As in Nearby Serbia, Dissent Rumbles in Croatia

After five years of authoritarian rule, the winds of political change have begun blowing in Croatia. Like the unrest in nearby Belgrade, a change of government here could have dramatic effects on the Bosnia peace process.

Croatia and Serbia surround Bosnia-Herzegovina like a giant nutcracker. They each carved out ethnically pure mini-states in Bosnia during the three-year war. Although Serbian President Slobodan Milosevic has lost much of his influence over the Bosnian Serbs, the Herzegovinian Croats depend on Croatian President Franjo Tudjman for support.

Last month, the capital, Zagreb, saw one of the largest demonstrations in Croatian history. About 100,000 residents protested their government's decision to shut down one of the few sources of independent news, Radio 101. Protesters called the move an attack on democracy.

The protests occurred while Mr. Tudjman was undergoing medical treatment in Washington. Tudjman returned Nov. 23, and spokesmen insist he is healthy but won't give details. His illness has shown "the president is mortal like everyone else," says opposition parliamentarian Bozo Kovacevic.

Public support for the once-invincible Tudjman and his party, the Croatian Democratic Community (HDZ), is at an all-time low. The HDZ lost big in local elections earlier this year, ceding control of the capital and other major cities. Presidential and general polls are set for 1997.

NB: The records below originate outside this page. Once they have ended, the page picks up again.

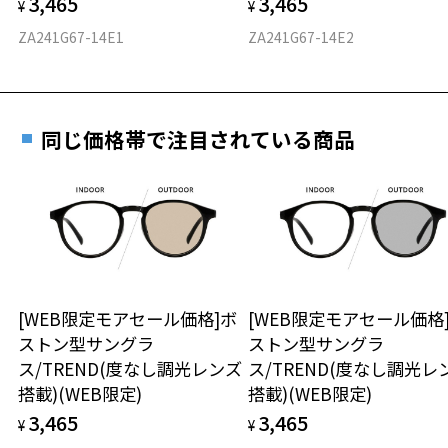
3,465
3,465
料交換いただけます。
¥
¥
E 仕上がりの縦幅：約48mm
安心3 かかり具合調整無料
円(税込)を頂戴いたしますので、予めご了承ください。
詳しくはこちら
ZA241G67-14E1
ZA241G67-14E2
重さ
フレームの歪みやかかり具合の調整・クリーニン
実店舗で度数を測定いただけます
グは、全国のZoff店舗にていつでも対応いたしま
お近くのZoff実店舗にて度数を測定いただけます（無料）。
す。
20.7g
その際は記入用紙をダウンロードしてお使いください。
同じ価格帯で注目されている商品
※メガネ：デモレンズを外した重さ
※サングラス：レンズ込みの重さ
※着脱式サングラス：デモレンズ、アタッチメント込みの重さ
ダウンロード
もっと見る
タイプ
ボストン
[WEB限定モアセール価格]ボ
[WEB限定モアセール価格
材質
ストン型サングラ
ストン型サングラ
ス/TREND(度なし調光レンズ
ス/TREND(度なし調光レ
フロント素材：メタル
搭載)(WEB限定)
搭載)(WEB限定)
3,465
3,465
¥
¥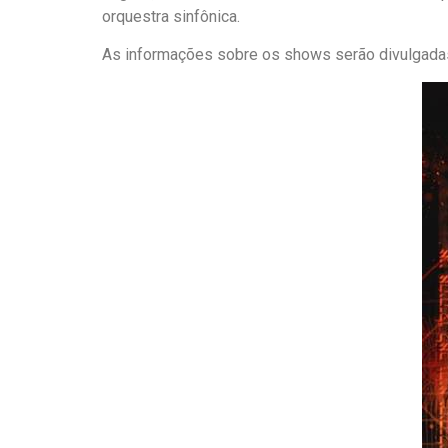
orquestra sinfônica.
As informações sobre os shows serão divulgada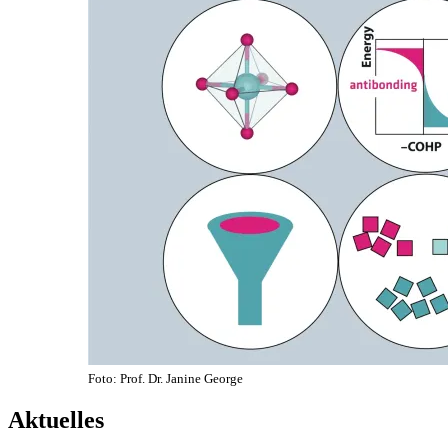
Foto: Prof. Dr. Janine George
Aktuelles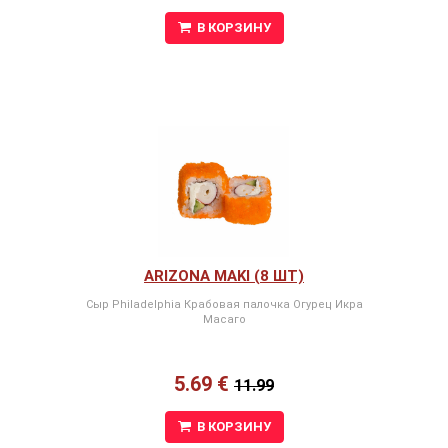
В КОРЗИНУ
ARIZONA MAKI (8 ШТ)
Сыр Philadelphia Крабовая палочка Огурец Икра
Масаго
5.69 €
11.99
В КОРЗИНУ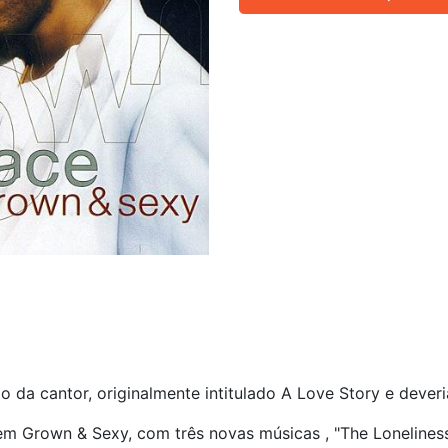
da cantor, originalmente intitulado A Love Story e dever
em Grown & Sexy, com três novas músicas , "The Lonelines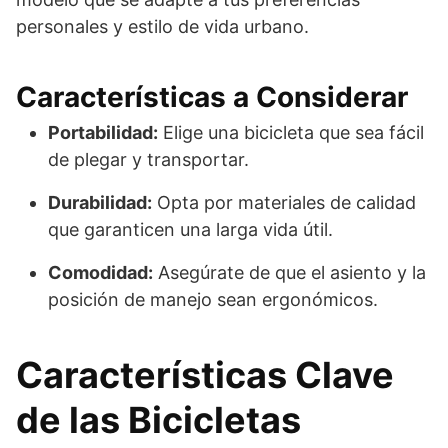
personales y estilo de vida urbano.
Características a Considerar
Portabilidad:
Elige una bicicleta que sea fácil
de plegar y transportar.
Durabilidad:
Opta por materiales de calidad
que garanticen una larga vida útil.
Comodidad:
Asegúrate de que el asiento y la
posición de manejo sean ergonómicos.
Características Clave
de las Bicicletas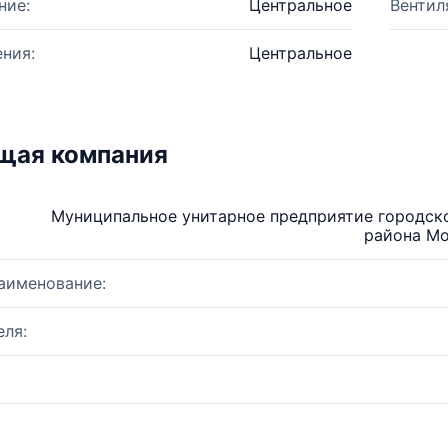
ние:
Центральное
Вентил
ния:
Центральное
щая компания
Муниципальное унитарное предприятие городск
района Мо
аименование:
ля: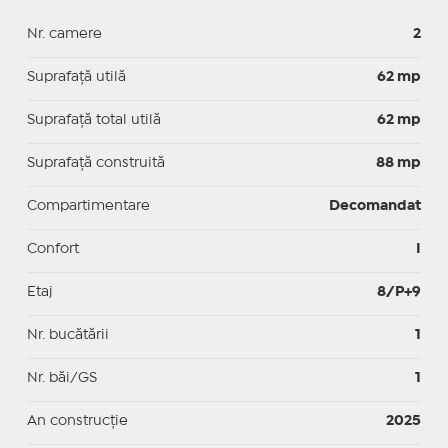
Nr. camere
2
Suprafaţă utilă
62 mp
Suprafaţă total utilă
62 mp
Suprafaţă construită
88 mp
Compartimentare
Decomandat
Confort
I
Etaj
8/P+9
Nr. bucătării
1
Nr. băi/GS
1
An construcție
2025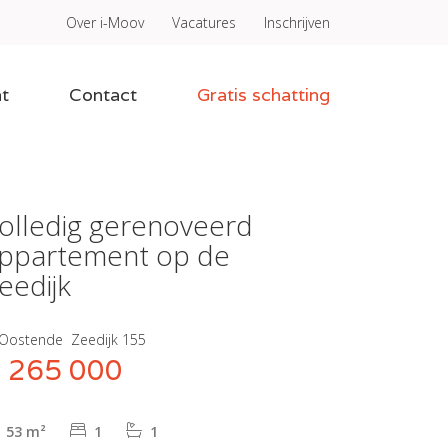
Over i-Moov
Vacatures
Inschrijven
t
Contact
Gratis schatting
olledig gerenoveerd
ppartement op de
eedijk
Oostende
Zeedijk 155
 265 000
53 m²
1
1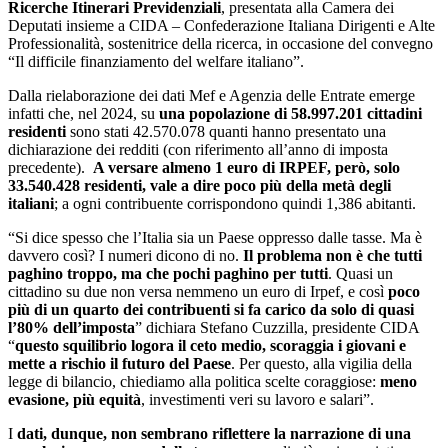
Ricerche Itinerari Previdenziali
, presentata alla Camera dei
Deputati insieme a CIDA – Confederazione Italiana Dirigenti e Alte
Professionalità, sostenitrice della ricerca, in occasione del convegno
“Il difficile finanziamento del welfare italiano”.
Dalla rielaborazione dei dati Mef e Agenzia delle Entrate emerge
infatti che, nel 2024, su
una popolazione di 58.997.201 cittadini
residenti
sono stati 42.570.078 quanti hanno presentato una
dichiarazione dei redditi (con riferimento all’anno di imposta
precedente).
A versare almeno 1 euro di IRPEF, però, solo
33.540.428 residenti, vale a dire poco più della metà degli
italiani
; a ogni contribuente corrispondono quindi 1,386 abitanti.
“Si dice spesso che l’Italia sia un Paese oppresso dalle tasse. Ma è
davvero così? I numeri dicono di no.
Il problema non è che tutti
paghino troppo, ma che pochi paghino per tutti
. Quasi un
cittadino su due non versa nemmeno un euro di Irpef, e così
poco
più di un quarto dei contribuenti si fa carico da solo di quasi
l’80% dell’imposta
” dichiara Stefano Cuzzilla, presidente CIDA
“
questo squilibrio logora il ceto medio, scoraggia i giovani e
mette a rischio il futuro del Paese
. Per questo, alla vigilia della
legge di bilancio, chiediamo alla politica scelte coraggiose:
meno
evasione, più equità
, investimenti veri su lavoro e salari”.
I
dati, dunque, non sembrano riflettere la narrazione di una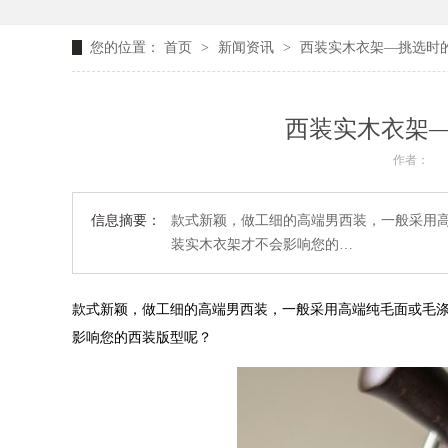
您的位置：
首页
>
新闻资讯
>
西装实木衣架—挑选时
西装实木衣架
作者：
信息摘要：
款式新颖，做工细的高端男西装，一般采用
装实木衣架才不会影响您的…
款式新颖，做工细的高端男西装，一般采用高端纯毛面或毛
影响您的西装版型呢？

But Tudjman is still enormously popular among former refugees who returned to their homes after a 1995 Croatian army offensive expelled rebel Serbs from territory they had occupied since 1991.

"It's unclear who would fill the vacuum," if Tudjman left the scene, says a senior European diplomat in the region. "The party has both moderate and extremist wings, and Tudjman [has] held them together."

One worry has to do with Croatia's support of Herceg-Bosna - a Croat ministate inside Bosnia created by killing, expelling, or imprisoning Muslim and Serb residents. Its continued existence has slowed the push toward unity among all parts of Bosnia that was envisioned by the 1995 Dayton peace deal.

Although Tudjman has given lip service to the Dayton deal, he has only reluctantly moved to quell the nationalist ambitions of Bosnian Croats. But the concern is that a hard-line successor might actively encourage the Bosnian Croats. "Developments here are entirely dependent on what is happening in Croatia," says Dragan Gasic, a European Union spokesman in Herceg-Bosna.

In fact, as soon as Herceg-Bosna officials learned Tudjman was away, they blocked all moves toward unity.

"While the cat's away, the mice will play," says a Western diplomat. "In the short term, the departure of Tudjman could have terrible consequences in Bosnia."

But because the opposition backs the Dayton deal, he says, "After new elections, the situation could improve dramatically if the opposition wins."